Por isso a pergunta: o CHEGA mente ou para os jornalistas há filhos e enteados quando se trata de reportar irregularidades nas contas dos partidos?

A LOUCURA MANSA

Não queria acreditar, quanto vi os órgãos sindicais da profissão de jornalistas a ameaçar Maria João Avillez (registo que sou há décadas seu amigo e admirador) e a SIC (de que sou colaborador) por causa de ela não ter “Carteira Profissional” e por isso ao fazer a entrevista ao Primeiro-Ministro estar alegadamente a cometer um crime de “usurpação de funções” e que além disso propondo que ela e a SIC sejam por isso multadas!

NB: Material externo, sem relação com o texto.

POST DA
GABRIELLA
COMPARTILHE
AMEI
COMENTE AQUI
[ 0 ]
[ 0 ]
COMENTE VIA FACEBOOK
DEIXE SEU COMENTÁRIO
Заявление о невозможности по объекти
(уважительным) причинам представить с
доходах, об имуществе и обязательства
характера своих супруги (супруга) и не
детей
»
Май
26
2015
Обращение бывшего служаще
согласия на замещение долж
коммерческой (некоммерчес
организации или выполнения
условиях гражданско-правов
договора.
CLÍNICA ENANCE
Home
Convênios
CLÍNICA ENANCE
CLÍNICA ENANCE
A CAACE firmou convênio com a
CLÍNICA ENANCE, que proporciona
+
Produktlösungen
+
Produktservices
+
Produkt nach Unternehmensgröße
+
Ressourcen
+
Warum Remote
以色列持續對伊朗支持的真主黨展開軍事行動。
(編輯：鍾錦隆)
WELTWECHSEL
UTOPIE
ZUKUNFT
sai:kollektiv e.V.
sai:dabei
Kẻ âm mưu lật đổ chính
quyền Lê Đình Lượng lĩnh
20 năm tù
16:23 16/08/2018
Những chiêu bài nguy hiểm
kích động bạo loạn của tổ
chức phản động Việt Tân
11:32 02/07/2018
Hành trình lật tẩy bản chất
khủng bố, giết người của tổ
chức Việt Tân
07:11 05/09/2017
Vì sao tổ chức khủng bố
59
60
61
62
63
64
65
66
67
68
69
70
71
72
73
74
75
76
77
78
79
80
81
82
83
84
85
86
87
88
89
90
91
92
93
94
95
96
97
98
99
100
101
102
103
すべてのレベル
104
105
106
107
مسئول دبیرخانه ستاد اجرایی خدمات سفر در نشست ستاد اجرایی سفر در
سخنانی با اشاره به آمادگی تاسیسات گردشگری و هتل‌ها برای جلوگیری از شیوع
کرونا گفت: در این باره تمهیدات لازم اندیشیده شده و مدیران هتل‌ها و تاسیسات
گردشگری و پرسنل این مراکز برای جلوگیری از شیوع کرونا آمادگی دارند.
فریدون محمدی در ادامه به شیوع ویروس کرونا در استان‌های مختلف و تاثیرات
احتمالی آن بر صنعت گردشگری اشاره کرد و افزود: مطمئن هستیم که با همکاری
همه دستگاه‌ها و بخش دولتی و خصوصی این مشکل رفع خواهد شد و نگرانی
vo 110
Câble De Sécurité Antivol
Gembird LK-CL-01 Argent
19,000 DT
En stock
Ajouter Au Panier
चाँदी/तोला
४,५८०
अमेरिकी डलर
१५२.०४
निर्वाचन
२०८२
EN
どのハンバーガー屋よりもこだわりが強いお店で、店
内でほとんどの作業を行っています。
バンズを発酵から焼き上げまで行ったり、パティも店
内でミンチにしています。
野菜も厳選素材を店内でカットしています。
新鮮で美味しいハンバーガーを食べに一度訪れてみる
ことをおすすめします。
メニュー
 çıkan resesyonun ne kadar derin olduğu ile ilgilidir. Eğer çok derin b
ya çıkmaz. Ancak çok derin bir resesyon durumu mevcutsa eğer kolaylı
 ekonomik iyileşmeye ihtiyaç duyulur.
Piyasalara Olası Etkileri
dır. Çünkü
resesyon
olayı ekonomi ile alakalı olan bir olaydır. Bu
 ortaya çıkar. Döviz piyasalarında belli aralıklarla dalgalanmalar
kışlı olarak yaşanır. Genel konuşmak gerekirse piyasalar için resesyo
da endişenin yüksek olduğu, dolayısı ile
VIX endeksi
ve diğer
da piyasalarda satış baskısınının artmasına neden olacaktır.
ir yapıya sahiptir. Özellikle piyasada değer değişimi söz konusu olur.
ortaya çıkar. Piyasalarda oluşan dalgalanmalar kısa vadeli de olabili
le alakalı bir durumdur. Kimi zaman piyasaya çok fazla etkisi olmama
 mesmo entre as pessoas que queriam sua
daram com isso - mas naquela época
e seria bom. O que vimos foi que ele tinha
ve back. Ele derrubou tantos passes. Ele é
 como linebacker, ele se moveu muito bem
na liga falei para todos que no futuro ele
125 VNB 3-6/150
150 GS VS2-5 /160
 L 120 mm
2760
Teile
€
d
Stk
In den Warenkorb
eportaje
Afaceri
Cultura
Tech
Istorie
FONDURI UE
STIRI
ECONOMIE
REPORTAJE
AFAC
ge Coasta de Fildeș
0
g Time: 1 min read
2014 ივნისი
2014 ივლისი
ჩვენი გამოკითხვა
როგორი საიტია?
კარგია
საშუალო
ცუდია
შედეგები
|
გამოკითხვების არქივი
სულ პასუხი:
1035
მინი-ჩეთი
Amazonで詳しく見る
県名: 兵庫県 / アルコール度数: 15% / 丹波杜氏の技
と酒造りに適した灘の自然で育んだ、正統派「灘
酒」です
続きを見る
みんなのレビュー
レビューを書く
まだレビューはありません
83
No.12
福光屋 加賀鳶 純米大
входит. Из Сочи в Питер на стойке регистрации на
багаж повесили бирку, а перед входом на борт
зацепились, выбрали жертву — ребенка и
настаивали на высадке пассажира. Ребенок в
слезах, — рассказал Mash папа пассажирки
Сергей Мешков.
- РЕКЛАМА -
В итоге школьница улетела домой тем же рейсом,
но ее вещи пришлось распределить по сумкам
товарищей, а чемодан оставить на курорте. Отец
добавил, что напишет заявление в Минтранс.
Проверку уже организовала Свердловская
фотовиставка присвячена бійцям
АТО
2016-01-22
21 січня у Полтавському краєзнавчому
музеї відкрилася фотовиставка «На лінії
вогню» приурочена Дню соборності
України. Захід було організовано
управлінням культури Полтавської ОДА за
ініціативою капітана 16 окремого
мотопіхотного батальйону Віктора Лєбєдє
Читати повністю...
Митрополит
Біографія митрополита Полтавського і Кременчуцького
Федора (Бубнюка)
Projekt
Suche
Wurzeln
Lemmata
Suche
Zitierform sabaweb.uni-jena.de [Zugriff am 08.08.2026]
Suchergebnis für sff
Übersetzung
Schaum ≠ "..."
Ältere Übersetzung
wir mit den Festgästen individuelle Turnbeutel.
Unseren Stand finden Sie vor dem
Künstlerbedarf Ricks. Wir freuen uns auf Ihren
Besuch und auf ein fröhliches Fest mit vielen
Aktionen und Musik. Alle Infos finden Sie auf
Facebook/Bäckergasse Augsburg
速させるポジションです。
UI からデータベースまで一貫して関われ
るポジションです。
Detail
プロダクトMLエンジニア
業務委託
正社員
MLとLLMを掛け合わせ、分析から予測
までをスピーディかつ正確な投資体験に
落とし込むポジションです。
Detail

Se o ridículo matasse nada diria. Mas sabemos que não mata. Por isso afirmo que esta loucura tem muito a ver com o apoio do Governo aos media (aumentar agressividade para se não dizer que se “venderam”), tudo a ver com o corporativismo (que não acabou há 50 anos) e, se calhar, está envolto em alguma inveja.

E mais importante, isto é um sinal de que há quem não perceba os verdadeiros desafios da sua profissão (não são os únicos…), não saiba que vive no Século XXI, e o que o risco para a profissão não vem de jornalistas que a honram... com ou sem a tal “carteira”.